## YOUR ASSIGNMENT
All of the entries must appear again exactly as written.

GIVEN INFORMATION START

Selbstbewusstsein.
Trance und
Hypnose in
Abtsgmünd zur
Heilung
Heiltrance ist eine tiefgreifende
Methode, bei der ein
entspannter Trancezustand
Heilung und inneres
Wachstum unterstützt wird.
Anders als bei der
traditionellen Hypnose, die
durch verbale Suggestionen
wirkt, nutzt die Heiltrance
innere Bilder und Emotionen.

GIVEN INFORMATION END

## RESPONSE BOX
Selbstbewusstsein.
Trance und
Hypnose in
Abtsgmünd zur
Heilung
Heiltrance ist eine tiefgreifende
Methode, bei der ein
entspannter Trancezustand
Heilung und inneres
Wachstum unterstützt wird.
Anders als bei der
traditionellen Hypnose, die
durch verbale Suggestionen
wirkt, nutzt die Heiltrance
innere Bilder und Emotionen.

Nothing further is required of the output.